Having a dual set of traits for infinite graphs would rule out algorithms' implementations that use the finite traits, even when the algorithm itself fundamentally does not require finiteness (graph traversal, Dijkstra, etc.).

[pnevyk]

The proper name for this is implicit graph, there is an decent introductory article on Wikipedia.

[pnevyk]

The first step is to fix the bitwidth of VertexIndex and EdgeIndex, because implicit graphs have to have some kind of labeling schema anyway. The labeling schema would encode the vertex into bits of the indices. Then, it may be helpful to implement a few problems on implicit graphs to observe where are the rough edges of the API.

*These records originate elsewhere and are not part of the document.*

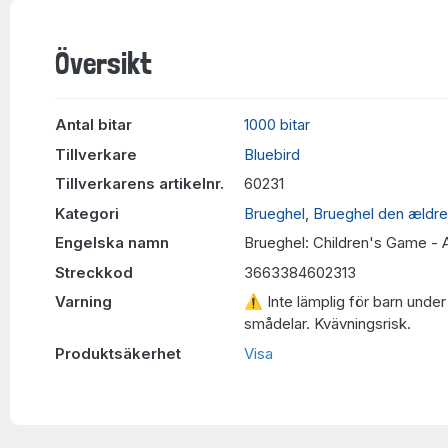
Översikt
Antal bitar
1000 bitar
Tillverkare
Bluebird
Tillverkarens artikelnr.
60231
Kategori
Brueghel
,
Brueghel den ældre
Engelska namn
Brueghel: Children's Game - A
Streckkod
3663384602313
Varning
⚠ Inte lämplig för barn under 
smådelar. Kvävningsrisk.
Produktsäkerhet
Visa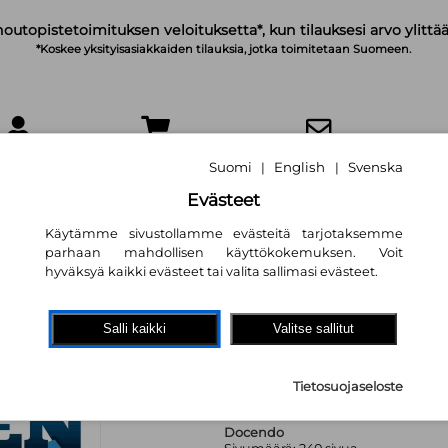
noutopistetoimituksen veloituksetta*, kun tilauksesi arvo ylittää
*Koskee yksityisasiakkaiden tilauksia, jotka toimitetaan Suomeen.
IRJAUDU
OSTOSKORI
TILAA UUTISKIRJE
Suomi
English
Svenska
|
|
Evästeet
Käytämme sivustollamme evästeitä tarjotaksemme
parhaan mahdollisen käyttökokemuksen. Voit
hyväksyä kaikki evästeet tai valita sallimasi evästeet.
Huijarien Suomi
Annukka Jokipii
,
Nadia Paavo
Salli kaikki
Valitse sallitut
29,30 €
Tietosuojaseloste
Docendo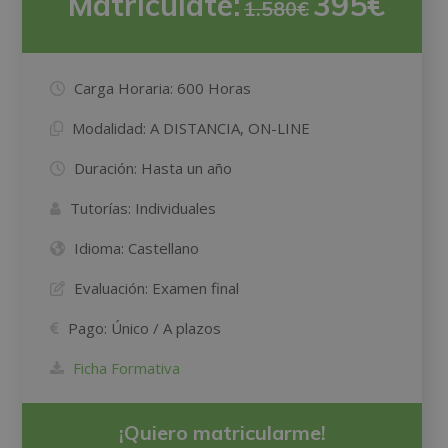
Matricúlate:
395€
1.580€
Carga Horaria:
600 Horas
Modalidad:
A DISTANCIA, ON-LINE
Duración:
Hasta un año
Tutorías:
Individuales
Idioma:
Castellano
Evaluación:
Examen final
Pago:
Único / A plazos
Ficha Formativa
¡Quiero matricularme!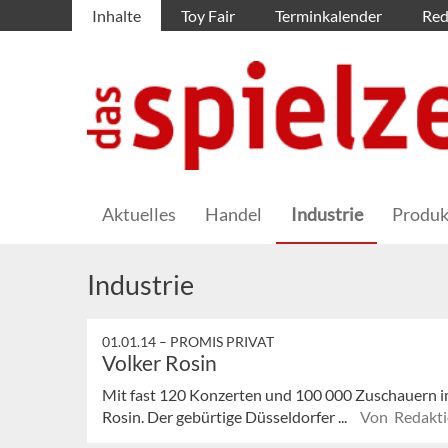
Inhalte
Toy Fair
Terminkalender
Red
Aktuelles
Handel
Industrie
Produk
Industrie
01.01.14 –
PROMIS PRIVAT
Volker Rosin
Mit fast 120 Konzerten und 100 000 Zuschauern im J
Rosin. Der gebürtige Düsseldorfer ...
Von Redakt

A list of good examples would be:

• Collatz problem
• Endgame tablebase generation in chess
• Solving Rubik's cube

[pnevyk]

Another problem is that implicit graphs cannot map indices (e.g., VertexIndex) into reference of a type (as is the case for getter methods like vertex(&self) -> Option<&V>) -- without resorting to dirty hacks or imposing serious limitations (single-threading). That's because - by definition - they do not store any data and so they cannot lend a reference, the return value must be constructed on every call.

This suggests that graph storages and implicit graphs have to implement distinct traits, with some exceptions like Neighbors.

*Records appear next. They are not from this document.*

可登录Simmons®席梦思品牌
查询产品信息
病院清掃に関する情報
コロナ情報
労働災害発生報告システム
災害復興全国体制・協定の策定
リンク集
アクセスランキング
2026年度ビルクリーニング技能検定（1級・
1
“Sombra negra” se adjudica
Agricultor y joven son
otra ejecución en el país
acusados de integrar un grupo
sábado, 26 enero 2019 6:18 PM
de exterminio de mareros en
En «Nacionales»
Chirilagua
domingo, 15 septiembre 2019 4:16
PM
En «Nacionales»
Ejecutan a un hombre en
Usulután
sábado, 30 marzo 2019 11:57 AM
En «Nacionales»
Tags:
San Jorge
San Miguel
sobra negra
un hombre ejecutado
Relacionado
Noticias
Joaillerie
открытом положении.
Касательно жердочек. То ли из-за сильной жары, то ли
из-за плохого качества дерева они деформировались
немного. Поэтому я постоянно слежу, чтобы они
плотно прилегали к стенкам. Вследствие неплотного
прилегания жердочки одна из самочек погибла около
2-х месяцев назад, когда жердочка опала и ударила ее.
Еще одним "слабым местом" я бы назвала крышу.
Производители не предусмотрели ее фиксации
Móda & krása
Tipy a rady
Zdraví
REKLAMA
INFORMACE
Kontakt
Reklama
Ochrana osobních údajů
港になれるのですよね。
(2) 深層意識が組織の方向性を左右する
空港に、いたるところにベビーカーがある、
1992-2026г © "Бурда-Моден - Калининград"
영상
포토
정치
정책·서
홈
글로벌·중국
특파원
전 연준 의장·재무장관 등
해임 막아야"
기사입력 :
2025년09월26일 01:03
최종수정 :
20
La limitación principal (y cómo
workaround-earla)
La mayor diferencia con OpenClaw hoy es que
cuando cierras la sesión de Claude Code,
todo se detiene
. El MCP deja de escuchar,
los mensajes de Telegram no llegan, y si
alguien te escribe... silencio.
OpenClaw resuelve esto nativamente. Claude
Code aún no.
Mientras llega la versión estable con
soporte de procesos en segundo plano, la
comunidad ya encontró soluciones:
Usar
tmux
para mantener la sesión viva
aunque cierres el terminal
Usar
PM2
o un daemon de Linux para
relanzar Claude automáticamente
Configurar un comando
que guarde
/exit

That means an additional effort on algorithms side. For example, Dijktra's algorithm has to somehow abstract over the edge getter (storage vs implicit). The algorithm is interested only in weights, not in the values of type E themselves. I believe that there is quite a straightforward how to encode that in Rust's type system, so either of these, both implementing a slightly different trait, can be used.

[pnevyk]

A proposed solution (076603f1c67ab321ba3b496832c1ccc93b45c85a) is VerticesWeak and EdgesWeak traits that are "weaker" versions of Vertices and Edges traits, respectively. These traits require a subset of methods that an implicit graph should be able to provide (e.g., count and bound returns Option<usize>, vertex/edge getters return WeakRef which can be either borrowed or owned).

An example for Collatz problem was added in 20fae875c1477126eba107edb5b0659017fbf040. It is not related to "weak" traits, but it shows that (at least some) implicit graphs are possible.

[pnevyk]

Support for custom index types was added in 6014a7119ffd43fe2e6078e8f51bfbace02a395d. The remaining question is how to approach Neighbors. The trait does not make any assumptions about finiteness of the graph, except the representation of the indices. Adding the index types with default values to Neighbors trait however breaks code that relies on additional properties of index type (e.g., Eq or Ord) and this is something I don't want to let go.

I also found pathfinding crate that supports implicit graphs and custom indices nicely.

[pnevyk]

After implementing generic index types, complex_index and implicit_graph examples show that it is possible to define an implicit graph. For further improvements and encountered bugs, new issues should be created.